Pubblicato il 19/11/2022 da alnao nella categoria AWS

Grazie al servizio di AWS “SSM Parameter Store” è possibile definire alcuni parametri dalla console di AWS e successivamente recuperare i valori da un template CloudFormation, questa tecnica può essere usata per salvare parametri diversi a seconda degli ambienti, per esempio diversificare i valori tra account di test e di produzione.

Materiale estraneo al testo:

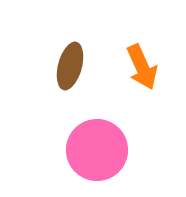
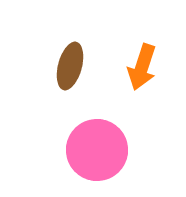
orange arrow: rotated 42 degrees clockwise
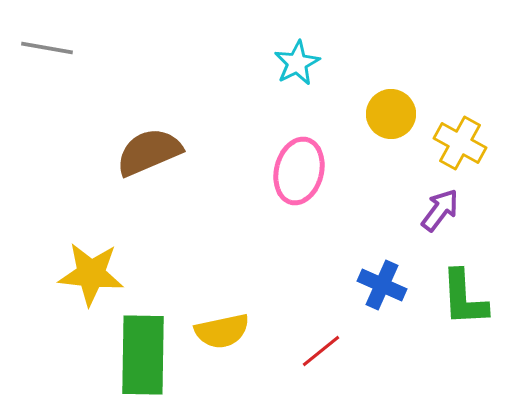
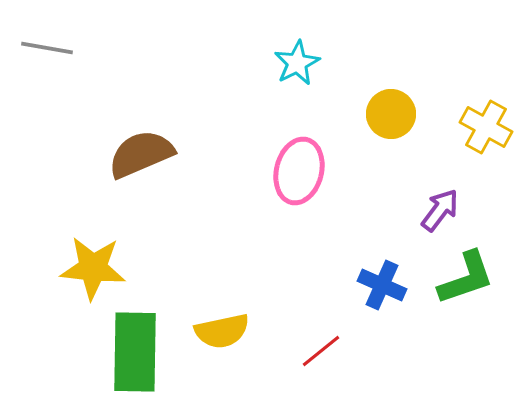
yellow cross: moved 26 px right, 16 px up
brown semicircle: moved 8 px left, 2 px down
yellow star: moved 2 px right, 6 px up
green L-shape: moved 2 px right, 20 px up; rotated 106 degrees counterclockwise
green rectangle: moved 8 px left, 3 px up
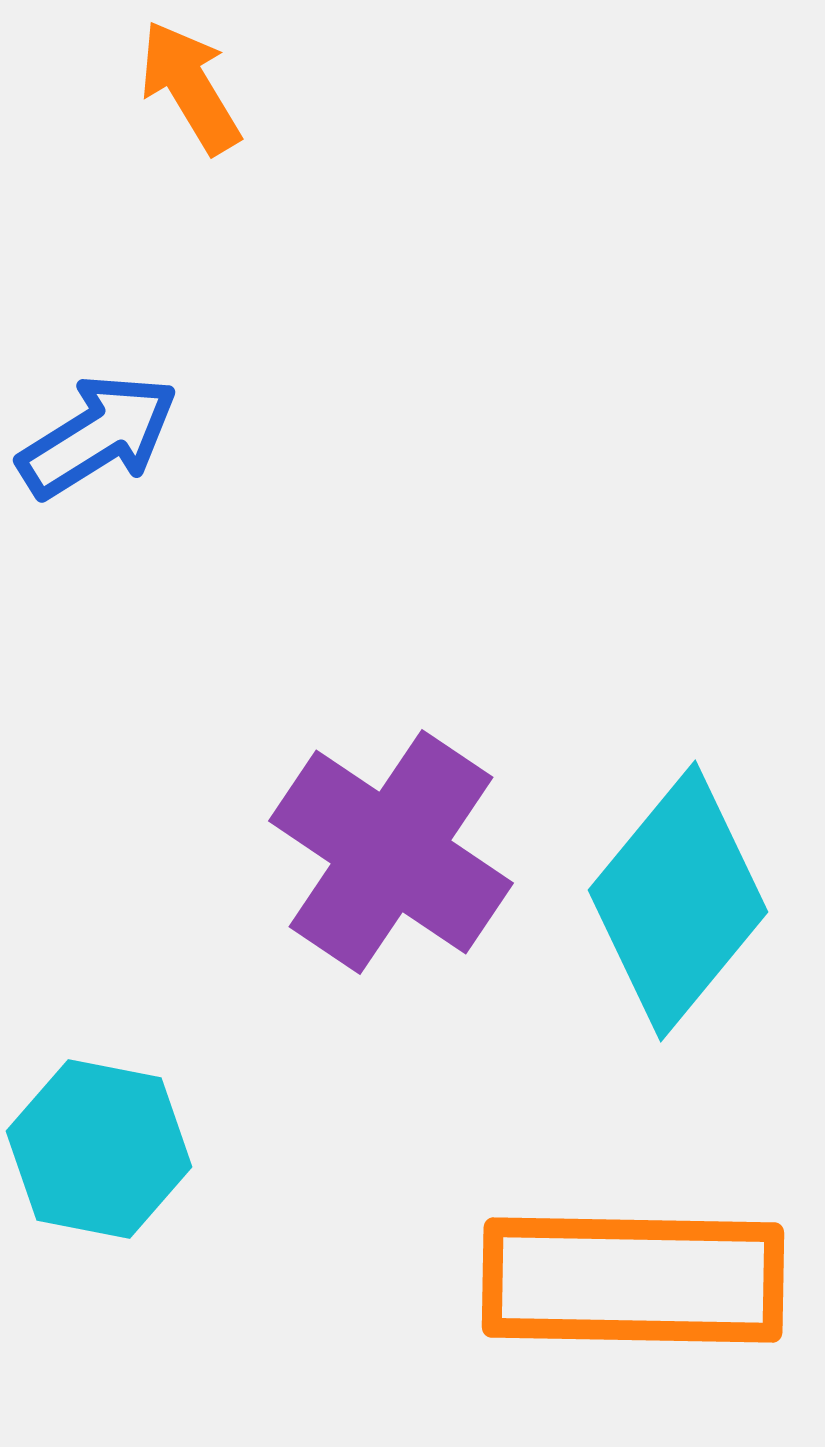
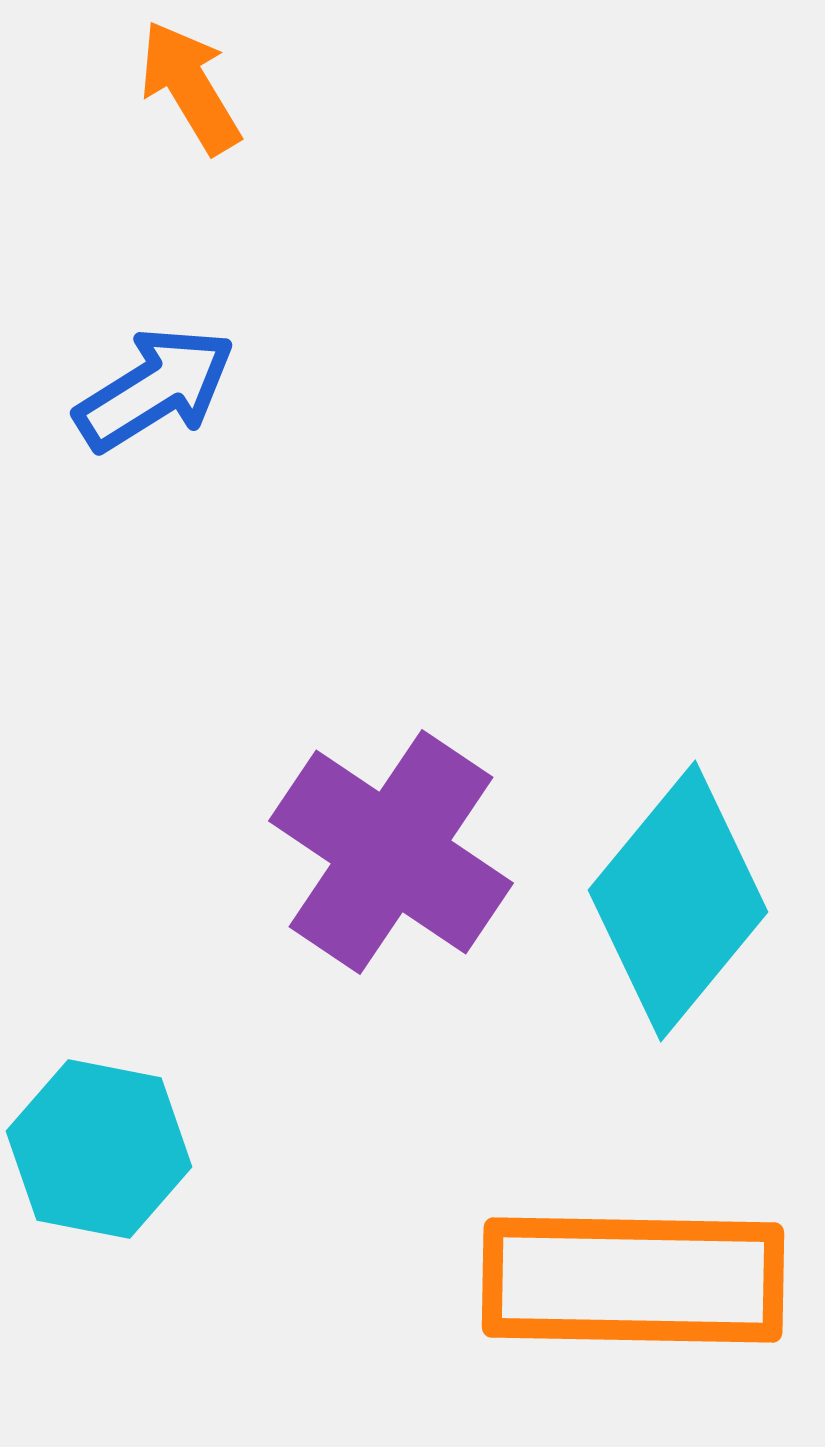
blue arrow: moved 57 px right, 47 px up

Bisogna ricordare che usando tale il servizio SSM e il suo “parameter store”, in CloudForamtion viene recuperato il valore al momento della creazione dello stack, se il valore viene aggiornato successivamente alla creazione, sarà necessario eseguire l’aggiornamento dello stack. I tipi di valori permessi sono : Stringhe, lista di stringhe, lista delimitata da virgola o uno specifico parametro di AWS standard recuperabile tra una lista di valori messi a disposizione del Cloud.

Un esempio di utilizzo è pensare di creare una istanza EC2 con un semplice template con due parametri: il tipo e l’immagine AMI recuperabili da SSM, nel primo caso bisogna ricordarsi di creare il parametro altrimenti la creazione dello stack di CloudFormation genererà un errore.

Parameters:
InstanceType:
Type: AWS::SSM::Parameter::Value<String>
Default: /dev/ec2/instenceType
ImageId:
Type: AWS::SSM::Parameter::Value<AWS::EC2::Image::Id>
Default: /aws/service/ami-amazon-linux-latest/amzn2-ami-hvm-x86_64-gp2
Resources:
Esempio18parametriSSMinstance:
Type: AWS::EC2::Instance
Properties:
InstanceType: !Ref InstanceType
ImageId: !Ref ImageId

Dopo aver creato lo stack, nella console sarà possibile vedere i parametri SSM e il valore del parametro nella colonna “Resolved value” che risulta molto utile per sapere quale valore è stato usato durante le fasi di creazione di uno stack. Questo semplice esempio può essere trovato nel repository:

https://github.com/alnao/AWSCloudFormationExamples/tree/master/Esempio18parametriSSM

dove si possono notare anche le regole di rete indispensabili per la creazione di una istanza EC2.